NAMA : Diva Olivia Viradyca KELAS : IX.

“PAHLAWAN BANGSA INSPIRASIKU”

Ki Hajar Dewantara adalah pahlawan nasional sekaligus bapak pedidikan. Nama aslinya adalah Raden
Mas Soewardi Soerjaningrat. Namun pada tahun 1922 lebih dikenal dengan nama Ki Hajar Dewantara.
Beberapa sumber menyebutkannya dalam bahasa jawa yaitu Ki Hajar Dewantoro. Ki Hajar Dewantara lahir
di daerah Pakualaman pada tanggal 2 Mei 1889 dan meninggal di Yogyakarta pada tanggal 26 April 1959
pada umur 69 tahun. Ia adalah putra dari GPH Soerjaningrat atau cucu dari Pakualam III. Lebih lanjut,
bapak pendidikan yang biasa disapa Soewardi ini adalah seorang aktivis gerakan kemerdekaan Indonesia,
politikus, kolumnis, dan pelopor pendidikan bangsa Indonesia ketika Indoensia masih di bawah kekuasaan
Belanda
Singkat cerita, beliau memulai karirnya dalam dunia jurnalistik yang bekerjasama dengan Surat
Kabar Sedyo Utomo di Kota Yogyakarta. Berkat kecerdasan linguistik yang beliau miliki, namanya kian
melambung dan tergolong ke dalam salah satu penulis terkenal yang mampu melahirkan karya tulis yang
bersifat komunikatif. Relasi kerja beliau pun bertambah luas, mulai dari Midden Java Bandung, De Express
Bandung, Oetoesan Hindia, Kaoem Moeda, Tjahaja Timoer, serta Poesara telah, bekerja sama dengan Bapak
Ki Hajar Dewantara dalam bidang jurnalistik. Tidak berhenti dari situ, karya tulis beliau yang penuh dengan
semangat antikolonial semakin membuat nama beliau melambung. Dan tentu saja, hal ini sempat membuat
resah di kalangan pemerintah Kolonial Belanda kala itu. Salah satu karya tulis beliau yang paling tekenal
adalah “ Seandainya Aku Seorang Belanda ”

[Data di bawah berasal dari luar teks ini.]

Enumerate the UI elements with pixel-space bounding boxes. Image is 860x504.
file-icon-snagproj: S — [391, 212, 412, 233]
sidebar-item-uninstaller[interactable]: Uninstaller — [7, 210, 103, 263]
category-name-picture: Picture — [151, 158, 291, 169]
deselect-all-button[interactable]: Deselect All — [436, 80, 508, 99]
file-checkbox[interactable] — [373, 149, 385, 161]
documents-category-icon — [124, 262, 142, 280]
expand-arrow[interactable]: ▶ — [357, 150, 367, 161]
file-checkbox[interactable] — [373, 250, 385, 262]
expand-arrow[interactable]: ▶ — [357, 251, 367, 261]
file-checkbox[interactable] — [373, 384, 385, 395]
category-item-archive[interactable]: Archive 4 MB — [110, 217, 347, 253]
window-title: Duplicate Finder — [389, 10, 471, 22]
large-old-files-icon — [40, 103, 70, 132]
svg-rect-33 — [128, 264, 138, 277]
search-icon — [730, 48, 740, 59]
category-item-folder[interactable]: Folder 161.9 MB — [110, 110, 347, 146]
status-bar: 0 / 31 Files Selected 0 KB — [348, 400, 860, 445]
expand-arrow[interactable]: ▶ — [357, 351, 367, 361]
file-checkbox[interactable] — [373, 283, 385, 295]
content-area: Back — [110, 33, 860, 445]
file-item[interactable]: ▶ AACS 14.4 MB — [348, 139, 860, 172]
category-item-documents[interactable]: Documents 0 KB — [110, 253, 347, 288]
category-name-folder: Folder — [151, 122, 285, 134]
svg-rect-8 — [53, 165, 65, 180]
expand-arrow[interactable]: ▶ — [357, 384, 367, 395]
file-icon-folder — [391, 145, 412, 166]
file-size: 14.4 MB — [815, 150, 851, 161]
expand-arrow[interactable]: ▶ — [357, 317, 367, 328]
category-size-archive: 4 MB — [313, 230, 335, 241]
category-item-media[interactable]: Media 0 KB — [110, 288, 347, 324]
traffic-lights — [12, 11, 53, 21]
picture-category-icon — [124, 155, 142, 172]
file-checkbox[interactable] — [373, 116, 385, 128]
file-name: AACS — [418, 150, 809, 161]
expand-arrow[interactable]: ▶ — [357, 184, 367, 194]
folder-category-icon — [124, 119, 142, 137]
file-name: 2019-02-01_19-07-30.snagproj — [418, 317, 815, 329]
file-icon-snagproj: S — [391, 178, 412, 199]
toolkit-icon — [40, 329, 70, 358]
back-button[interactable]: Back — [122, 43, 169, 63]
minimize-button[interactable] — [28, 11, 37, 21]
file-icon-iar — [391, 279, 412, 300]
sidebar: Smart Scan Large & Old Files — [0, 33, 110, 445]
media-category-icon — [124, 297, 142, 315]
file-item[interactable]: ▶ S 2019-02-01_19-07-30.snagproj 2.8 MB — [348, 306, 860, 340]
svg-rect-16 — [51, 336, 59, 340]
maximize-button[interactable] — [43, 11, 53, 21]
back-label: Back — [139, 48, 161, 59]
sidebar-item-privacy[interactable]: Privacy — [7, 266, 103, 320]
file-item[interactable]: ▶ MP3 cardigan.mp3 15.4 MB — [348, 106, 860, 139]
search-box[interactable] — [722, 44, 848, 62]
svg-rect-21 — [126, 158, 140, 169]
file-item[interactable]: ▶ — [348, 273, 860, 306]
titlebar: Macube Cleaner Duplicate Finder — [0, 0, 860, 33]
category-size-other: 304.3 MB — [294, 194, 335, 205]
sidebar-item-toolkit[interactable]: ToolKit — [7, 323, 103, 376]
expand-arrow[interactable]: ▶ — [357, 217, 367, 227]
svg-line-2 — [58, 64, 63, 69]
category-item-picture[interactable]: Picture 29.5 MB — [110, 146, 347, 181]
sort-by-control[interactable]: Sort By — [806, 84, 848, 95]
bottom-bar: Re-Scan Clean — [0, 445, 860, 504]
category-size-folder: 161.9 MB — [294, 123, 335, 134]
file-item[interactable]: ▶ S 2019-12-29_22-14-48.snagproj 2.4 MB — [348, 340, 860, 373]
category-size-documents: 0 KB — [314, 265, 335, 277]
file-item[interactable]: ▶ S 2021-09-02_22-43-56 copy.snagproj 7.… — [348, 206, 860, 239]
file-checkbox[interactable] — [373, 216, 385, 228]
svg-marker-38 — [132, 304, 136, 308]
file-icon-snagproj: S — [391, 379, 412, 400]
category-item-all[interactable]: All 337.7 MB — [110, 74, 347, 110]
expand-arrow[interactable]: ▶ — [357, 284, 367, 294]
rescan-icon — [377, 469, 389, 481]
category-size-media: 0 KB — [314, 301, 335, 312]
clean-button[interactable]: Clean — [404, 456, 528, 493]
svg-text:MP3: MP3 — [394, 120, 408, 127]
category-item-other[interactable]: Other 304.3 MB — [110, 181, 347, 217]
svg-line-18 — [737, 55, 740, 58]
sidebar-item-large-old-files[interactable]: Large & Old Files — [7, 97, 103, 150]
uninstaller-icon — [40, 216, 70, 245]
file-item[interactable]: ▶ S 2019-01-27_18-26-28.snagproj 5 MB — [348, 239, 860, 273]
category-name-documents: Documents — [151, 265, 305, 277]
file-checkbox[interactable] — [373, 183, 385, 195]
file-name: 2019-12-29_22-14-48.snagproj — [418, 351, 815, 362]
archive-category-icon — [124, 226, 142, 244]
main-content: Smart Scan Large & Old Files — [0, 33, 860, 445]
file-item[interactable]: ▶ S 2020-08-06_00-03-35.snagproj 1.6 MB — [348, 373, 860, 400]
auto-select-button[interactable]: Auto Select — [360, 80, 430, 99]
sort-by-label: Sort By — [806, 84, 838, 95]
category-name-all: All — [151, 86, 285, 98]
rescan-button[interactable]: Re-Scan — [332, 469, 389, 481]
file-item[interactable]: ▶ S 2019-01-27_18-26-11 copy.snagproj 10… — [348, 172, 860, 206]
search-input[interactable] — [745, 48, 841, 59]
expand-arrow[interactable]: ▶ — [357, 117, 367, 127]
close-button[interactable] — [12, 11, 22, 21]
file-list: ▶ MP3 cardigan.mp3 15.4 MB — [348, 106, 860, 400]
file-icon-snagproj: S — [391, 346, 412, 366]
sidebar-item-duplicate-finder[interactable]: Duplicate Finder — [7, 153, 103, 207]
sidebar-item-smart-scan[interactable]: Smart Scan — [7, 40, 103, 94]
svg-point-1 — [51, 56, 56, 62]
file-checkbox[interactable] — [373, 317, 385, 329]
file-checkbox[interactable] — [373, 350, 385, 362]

Beberapa petinggi Hindia Belanda pada awalnya meragukan tulisan ini benar-benar dibuat oleh Ki
Hajar Dewantara muda sendiri. Karena gaya bahasa dan isi artikelnya yang cenderung berbeda dari artikel-
artikelnya selama ini. Sekalipun benar bahwa Ki Hajar Dewantara muda yang menulis, para petinggi Hindia
Belanda percaya ada kemungkinan Douwes Dekker mempengaruhi Ki Hajar Dewantara muda untuk
menulis secara kritis seperti itu.
Karena artikel ini Ki Hajar Dewantara ditangkap atas perintah dari Gubernur Jenderal Idenburg lalu
akan diasingkan ke Pulau Bangka. Sesuai dengan permintaan Ki Hajar Dewantara sendiri. Tapi dua rekan Ki
Hajar Dewantara, Douwes Dekker dan Tjipto Mangoenkoesoemo, memprotes keputusan itu dan akhirnya
mereka bertiga malah diasingkan ke Belanda pada tahun 1913. Ketiga tokoh ini lalu dikenal dengan julukan
“Tiga Serangkai”. Ki Hajar Dewantara muda di kala itu masih berusia 24 tahun.

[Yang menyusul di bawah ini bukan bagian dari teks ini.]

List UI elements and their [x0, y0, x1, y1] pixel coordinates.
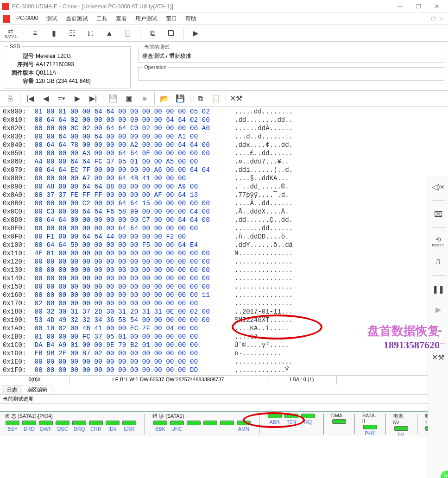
hex-ascii[interactable]: ....Â..dd...... — [234, 199, 293, 208]
hex-bytes[interactable]: 00 00 00 0C 02 00 64 64 C0 02 00 00 00 0… — [31, 124, 225, 132]
menu-user-test[interactable]: 用户测试 — [132, 13, 161, 24]
hex-row[interactable]: 0x010: 00 64 64 02 00 00 00 00 09 00 00 … — [3, 116, 445, 124]
hex-row[interactable]: 0x170: 02 00 00 00 00 00 00 00 00 00 00 … — [3, 299, 445, 308]
hex-bytes[interactable]: EB 9B 2E 00 B7 02 00 00 00 00 00 00 00 0… — [31, 349, 225, 358]
settings-icon[interactable]: ✕⚒ — [228, 92, 243, 106]
play2-icon[interactable]: ▶ — [430, 302, 446, 316]
export-icon[interactable]: ⎘ — [3, 92, 18, 106]
hex-ascii[interactable]: ............... — [234, 299, 293, 308]
hex-ascii[interactable]: ....§..ddKA... — [234, 174, 289, 182]
hex-ascii[interactable]: SMI2246XT...... — [234, 316, 293, 324]
hex-row[interactable]: 0x0D0: 00 64 64 00 00 00 00 00 00 C7 00 … — [3, 216, 445, 224]
hex-bytes[interactable]: 00 00 00 00 00 00 00 00 00 00 00 00 00 0… — [31, 358, 225, 366]
hex-view[interactable]: 0x000: 01 00 01 00 00 64 64 00 00 00 00 … — [0, 107, 448, 375]
hex-row[interactable]: 0x180: 00 32 30 31 37 2D 30 31 2D 31 31 … — [3, 308, 445, 316]
goto-icon[interactable]: ⌗▾ — [54, 92, 69, 106]
hex-bytes[interactable]: 00 C3 00 00 64 64 F6 58 99 00 00 00 00 C… — [31, 208, 225, 216]
hex-ascii[interactable]: ............... — [234, 266, 293, 274]
hex-ascii[interactable]: ............... — [234, 291, 293, 299]
hex-row[interactable]: 0x070: 00 64 64 EC 7F 00 00 00 00 00 A6 … — [3, 166, 445, 174]
paste-icon[interactable]: 📋 — [208, 92, 223, 106]
hex-bytes[interactable]: DA B4 A9 01 00 00 9E 79 B2 01 00 00 00 0… — [31, 341, 225, 349]
hex-bytes[interactable]: 4E 01 00 00 00 00 00 00 00 00 00 00 00 0… — [31, 249, 225, 258]
hex-row[interactable]: 0x120: 00 00 00 00 00 00 00 00 00 00 00 … — [3, 258, 445, 266]
hex-ascii[interactable]: .......dd...... — [234, 224, 293, 233]
hex-row[interactable]: 0x080: 00 00 00 00 A7 00 00 64 4B 41 00 … — [3, 174, 445, 182]
chart-icon[interactable]: ⫾⫾ — [83, 26, 99, 40]
hex-ascii[interactable]: ............... — [234, 258, 293, 266]
board-icon[interactable]: ⌧ — [430, 207, 446, 221]
last-icon[interactable]: ▶| — [86, 92, 101, 106]
hex-ascii[interactable]: ............... — [234, 274, 293, 283]
hex-bytes[interactable]: 00 64 64 00 00 00 00 00 00 C7 00 00 64 6… — [31, 216, 225, 224]
menu-window[interactable]: 窗口 — [163, 13, 180, 24]
hex-ascii[interactable]: .ñ..ddDD....ò. — [234, 233, 289, 241]
hex-bytes[interactable]: 00 00 00 00 00 00 00 00 00 00 00 00 00 0… — [31, 266, 225, 274]
hex-row[interactable]: 0x0F0: 00 F1 00 00 64 64 44 00 00 00 00 … — [3, 233, 445, 241]
hex-row[interactable]: 0x1B0: 01 00 00 00 FC 37 05 01 00 00 00 … — [3, 333, 445, 341]
pause-icon[interactable]: ❚❚ — [430, 282, 446, 296]
connector-icon[interactable]: ⎍ — [430, 255, 446, 269]
chip2-icon[interactable]: ▬ — [430, 323, 446, 337]
hex-bytes[interactable]: 00 00 00 00 00 00 00 00 00 00 00 00 00 0… — [31, 283, 225, 291]
hex-ascii[interactable]: ............... — [234, 358, 293, 366]
module-icon[interactable]: ▣ — [121, 92, 136, 106]
hex-ascii[interactable]: ë·.......... — [234, 349, 281, 358]
hex-row[interactable]: 0x130: 00 00 00 00 00 00 00 00 00 00 00 … — [3, 266, 445, 274]
hex-row[interactable]: 0x160: 00 00 00 00 00 00 00 00 00 00 00 … — [3, 291, 445, 299]
hex-ascii[interactable]: .dd......Ç..dd. — [234, 216, 293, 224]
menu-test[interactable]: 测试 — [43, 13, 61, 24]
hex-row[interactable]: 0x190: 53 4D 49 32 32 34 36 58 54 00 00 … — [3, 316, 445, 324]
hex-bytes[interactable]: 00 37 37 FE FF FF 00 00 00 00 AF 00 64 1… — [31, 191, 225, 199]
mdi-restore-icon[interactable]: ❐ — [429, 15, 437, 23]
save-icon[interactable]: 💾 — [106, 92, 120, 106]
tool-btn-1[interactable]: ≡ — [27, 26, 43, 40]
hex-row[interactable]: 0x050: 00 00 00 00 A3 00 00 64 64 0E 00 … — [3, 149, 445, 157]
hex-row[interactable]: 0x140: 00 00 00 00 00 00 00 00 00 00 00 … — [3, 274, 445, 283]
sound-icon[interactable]: ◁)× — [430, 180, 446, 194]
copy-icon[interactable]: ⧉ — [193, 92, 208, 106]
reset-icon[interactable]: ⟲RESET — [430, 234, 446, 248]
menu-app[interactable]: PC-3000 — [13, 13, 41, 24]
maximize-button[interactable]: ☐ — [409, 0, 428, 13]
saveas-icon[interactable]: 💾 — [173, 92, 188, 106]
hex-ascii[interactable]: ....ü7........ — [234, 333, 289, 341]
hex-bytes[interactable]: 00 00 00 00 A7 00 00 64 4B 41 00 00 00 — [31, 174, 225, 182]
hex-bytes[interactable]: 00 00 00 00 C2 00 00 64 64 15 00 00 00 0… — [31, 199, 225, 208]
next-icon[interactable]: ▶ — [70, 92, 85, 106]
hex-bytes[interactable]: 00 A8 00 00 64 64 B8 0B 00 00 00 00 A9 0… — [31, 182, 225, 191]
hex-bytes[interactable]: 00 32 30 31 37 2D 30 31 2D 31 31 0E 00 0… — [31, 308, 225, 316]
menu-current-test[interactable]: 当前测试 — [63, 13, 91, 24]
compass-icon[interactable]: ▲ — [101, 26, 117, 40]
hex-ascii[interactable]: .ddì......¦..d. — [234, 166, 293, 174]
hex-bytes[interactable]: 00 00 64 00 00 64 00 00 00 00 00 00 A1 0… — [31, 132, 225, 141]
barcode-icon[interactable]: ⧠ — [163, 26, 179, 40]
hex-ascii[interactable]: .............Ý — [234, 366, 289, 374]
hex-row[interactable]: 0x1A0: 00 10 02 00 4B 41 00 00 EC 7F 00 … — [3, 324, 445, 333]
hex-ascii[interactable]: .ddY......õ..dä — [234, 241, 293, 249]
hex-bytes[interactable]: 00 64 64 EC 7F 00 00 00 00 00 A6 00 00 6… — [31, 166, 225, 174]
list-icon[interactable]: ☷ — [64, 26, 80, 40]
hex-bytes[interactable]: 00 64 64 78 00 00 00 00 A2 00 00 00 64 6… — [31, 141, 225, 149]
open-icon[interactable]: 📂 — [157, 92, 172, 106]
hex-bytes[interactable]: 00 F1 00 00 64 64 44 00 00 00 00 F2 00 — [31, 233, 225, 241]
hex-bytes[interactable]: 01 00 00 00 FC 37 05 01 00 00 00 00 00 0… — [31, 333, 225, 341]
hex-ascii[interactable]: Ú´©....y²..... — [234, 341, 289, 349]
hex-row[interactable]: 0x150: 00 00 00 00 00 00 00 00 00 00 00 … — [3, 283, 445, 291]
hex-row[interactable]: 0x110: 4E 01 00 00 00 00 00 00 00 00 00 … — [3, 249, 445, 258]
hex-row[interactable]: 0x1F0: 00 00 00 00 00 00 00 00 00 00 00 … — [3, 366, 445, 374]
hex-bytes[interactable]: 00 00 00 00 00 00 00 00 00 00 00 00 00 D… — [31, 366, 225, 374]
close-button[interactable]: ✕ — [428, 0, 446, 13]
hex-bytes[interactable]: 02 00 00 00 00 00 00 00 00 00 00 00 00 0… — [31, 299, 225, 308]
hex-row[interactable]: 0x1E0: 00 00 00 00 00 00 00 00 00 00 00 … — [3, 358, 445, 366]
hex-row[interactable]: 0x0A0: 00 37 37 FE FF FF 00 00 00 00 AF … — [3, 191, 445, 199]
hex-ascii[interactable]: .77þÿÿ....¯.d. — [234, 191, 289, 199]
menu-tools[interactable]: 工具 — [93, 13, 111, 24]
hex-row[interactable]: 0x090: 00 A8 00 00 64 64 B8 0B 00 00 00 … — [3, 182, 445, 191]
hex-ascii[interactable]: .¤..ddü7...¥.. — [234, 157, 289, 166]
db-icon[interactable]: ⌸ — [120, 26, 136, 40]
minimize-button[interactable]: ─ — [391, 0, 409, 13]
hex-row[interactable]: 0x0B0: 00 00 00 00 C2 00 00 64 64 15 00 … — [3, 199, 445, 208]
hex-bytes[interactable]: 00 64 64 02 00 00 00 00 09 00 00 64 64 0… — [31, 116, 225, 124]
hex-row[interactable]: 0x020: 00 00 00 0C 02 00 64 64 C0 02 00 … — [3, 124, 445, 132]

Ketika diasingkan di Belanda, Ki Hajar Dewantara masuk dalam organisasi yang menjadi wadah
bagi para pelajar asal Indonesia. Organisasi tersebut bernama Indische Vereeniging atau yang dalam Bahasa
Indonesia dikenal dengan Perhimpunan Hindia. Tahun 1913, Ki Hajar Dewantara mendirikan sebuah biro
pers yang bernama Indonesisch Pers-bureau yang dalam Bahasa Indonesia berarti kantor berita Indonesia.
Pertama kali inilah penggunaan formal dari istilah Indonesia.

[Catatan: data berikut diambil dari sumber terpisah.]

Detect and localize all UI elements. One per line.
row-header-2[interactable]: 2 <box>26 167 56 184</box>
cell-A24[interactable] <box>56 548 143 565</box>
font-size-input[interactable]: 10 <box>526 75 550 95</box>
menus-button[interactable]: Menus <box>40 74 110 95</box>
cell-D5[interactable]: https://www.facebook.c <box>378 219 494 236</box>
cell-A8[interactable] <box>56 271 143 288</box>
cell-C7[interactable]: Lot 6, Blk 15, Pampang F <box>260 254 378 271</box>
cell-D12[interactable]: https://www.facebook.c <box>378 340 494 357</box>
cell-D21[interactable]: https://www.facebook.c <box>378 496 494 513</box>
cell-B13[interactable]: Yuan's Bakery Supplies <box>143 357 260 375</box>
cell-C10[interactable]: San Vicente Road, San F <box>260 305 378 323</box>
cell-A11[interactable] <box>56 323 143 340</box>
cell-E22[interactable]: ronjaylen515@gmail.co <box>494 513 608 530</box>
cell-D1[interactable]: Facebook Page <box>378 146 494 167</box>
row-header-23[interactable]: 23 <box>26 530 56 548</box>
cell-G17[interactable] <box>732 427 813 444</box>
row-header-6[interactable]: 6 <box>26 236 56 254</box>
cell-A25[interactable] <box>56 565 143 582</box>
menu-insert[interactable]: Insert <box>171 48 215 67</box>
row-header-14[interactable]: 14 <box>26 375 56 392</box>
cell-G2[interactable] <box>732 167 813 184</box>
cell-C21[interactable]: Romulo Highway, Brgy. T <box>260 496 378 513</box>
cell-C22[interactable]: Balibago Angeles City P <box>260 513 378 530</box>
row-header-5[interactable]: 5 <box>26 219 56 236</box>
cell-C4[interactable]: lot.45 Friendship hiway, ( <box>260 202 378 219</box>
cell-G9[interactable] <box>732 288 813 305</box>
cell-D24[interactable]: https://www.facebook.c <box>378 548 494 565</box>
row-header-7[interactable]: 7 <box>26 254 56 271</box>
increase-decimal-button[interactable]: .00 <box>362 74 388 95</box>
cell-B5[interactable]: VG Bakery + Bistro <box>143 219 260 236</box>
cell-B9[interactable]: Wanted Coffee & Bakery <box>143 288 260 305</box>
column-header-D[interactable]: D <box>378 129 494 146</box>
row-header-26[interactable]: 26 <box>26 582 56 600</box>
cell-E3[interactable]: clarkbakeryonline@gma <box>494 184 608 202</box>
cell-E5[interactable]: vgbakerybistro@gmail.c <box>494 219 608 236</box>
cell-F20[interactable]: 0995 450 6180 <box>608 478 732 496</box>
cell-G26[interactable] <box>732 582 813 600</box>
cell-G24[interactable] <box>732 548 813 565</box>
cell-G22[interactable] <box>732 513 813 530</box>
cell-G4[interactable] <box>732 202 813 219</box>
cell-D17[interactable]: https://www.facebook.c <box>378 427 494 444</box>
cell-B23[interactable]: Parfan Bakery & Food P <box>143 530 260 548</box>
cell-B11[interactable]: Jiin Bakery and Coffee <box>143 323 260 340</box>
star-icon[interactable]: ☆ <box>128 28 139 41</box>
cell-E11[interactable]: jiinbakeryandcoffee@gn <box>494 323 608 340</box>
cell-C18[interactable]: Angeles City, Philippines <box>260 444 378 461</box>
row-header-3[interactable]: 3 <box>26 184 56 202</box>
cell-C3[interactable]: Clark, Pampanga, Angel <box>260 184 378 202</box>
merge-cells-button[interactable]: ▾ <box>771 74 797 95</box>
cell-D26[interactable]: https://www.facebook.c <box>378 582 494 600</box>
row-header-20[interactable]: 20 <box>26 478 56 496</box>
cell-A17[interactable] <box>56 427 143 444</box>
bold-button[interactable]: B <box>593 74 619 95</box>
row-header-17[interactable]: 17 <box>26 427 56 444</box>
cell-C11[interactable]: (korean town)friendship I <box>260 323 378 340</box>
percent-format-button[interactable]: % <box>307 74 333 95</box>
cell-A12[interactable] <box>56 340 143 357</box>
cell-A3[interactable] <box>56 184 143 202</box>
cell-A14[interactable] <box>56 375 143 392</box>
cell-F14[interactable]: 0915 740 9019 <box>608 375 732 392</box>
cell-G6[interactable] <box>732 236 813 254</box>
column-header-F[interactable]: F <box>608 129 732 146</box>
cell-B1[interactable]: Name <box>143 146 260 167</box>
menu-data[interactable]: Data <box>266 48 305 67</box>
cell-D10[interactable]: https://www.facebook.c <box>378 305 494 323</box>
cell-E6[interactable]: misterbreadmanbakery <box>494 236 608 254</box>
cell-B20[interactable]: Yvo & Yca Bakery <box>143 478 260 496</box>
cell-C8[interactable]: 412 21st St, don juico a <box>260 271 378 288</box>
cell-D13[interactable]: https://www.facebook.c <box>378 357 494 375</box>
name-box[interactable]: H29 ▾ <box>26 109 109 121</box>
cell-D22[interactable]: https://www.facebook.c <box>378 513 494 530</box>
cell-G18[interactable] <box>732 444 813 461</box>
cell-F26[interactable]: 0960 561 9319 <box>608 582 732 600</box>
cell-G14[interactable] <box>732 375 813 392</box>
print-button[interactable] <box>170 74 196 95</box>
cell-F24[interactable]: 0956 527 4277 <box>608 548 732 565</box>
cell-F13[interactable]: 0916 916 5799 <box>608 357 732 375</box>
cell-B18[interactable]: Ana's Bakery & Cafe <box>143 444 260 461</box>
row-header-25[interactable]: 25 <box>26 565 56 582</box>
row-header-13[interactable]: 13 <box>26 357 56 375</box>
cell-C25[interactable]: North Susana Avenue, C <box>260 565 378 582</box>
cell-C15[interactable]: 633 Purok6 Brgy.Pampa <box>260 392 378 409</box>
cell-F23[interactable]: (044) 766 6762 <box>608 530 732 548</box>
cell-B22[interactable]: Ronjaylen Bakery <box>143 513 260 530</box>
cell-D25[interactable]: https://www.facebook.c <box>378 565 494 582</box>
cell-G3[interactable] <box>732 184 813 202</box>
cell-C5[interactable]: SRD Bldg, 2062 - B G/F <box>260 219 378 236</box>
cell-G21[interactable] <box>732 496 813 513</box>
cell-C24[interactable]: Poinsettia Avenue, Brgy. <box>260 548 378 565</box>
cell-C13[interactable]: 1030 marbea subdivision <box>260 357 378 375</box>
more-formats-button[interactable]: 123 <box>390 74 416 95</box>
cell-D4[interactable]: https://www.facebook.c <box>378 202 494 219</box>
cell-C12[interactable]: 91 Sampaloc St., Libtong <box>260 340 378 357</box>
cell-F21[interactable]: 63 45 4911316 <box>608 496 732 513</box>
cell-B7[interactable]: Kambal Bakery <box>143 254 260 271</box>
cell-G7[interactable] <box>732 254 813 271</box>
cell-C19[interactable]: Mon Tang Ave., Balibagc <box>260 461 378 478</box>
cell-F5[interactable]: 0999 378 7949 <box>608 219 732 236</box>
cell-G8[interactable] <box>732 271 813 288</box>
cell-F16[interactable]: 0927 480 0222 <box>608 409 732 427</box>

Di sinilah Ki Hajar Dewantara kemudian memulai impiannya meningkatkan kualitas kaum pribumi
dengan mempelajari ilmu pendidikan. Hingga akhirnya berhasil mendapatkan Europeesche Akta.
Europeesche Akta adalah ijazah bidang pendidikan yang bernilai tinggi dan kelak menjadi landasan untuk
memulai institusi pendidikan yang didirikannya. Dalam masa hidupnya ini, Ki Hajar Dewantara tertarik
pada beberapa pemikiran sejumlah tokoh pendidikan dari dunia Barat. Contohnya seperti Montesseri dan
Frobel, pergerakan pendidikan di negara Asia Selatan khususnya India yang dipimpin keluarga Tagore.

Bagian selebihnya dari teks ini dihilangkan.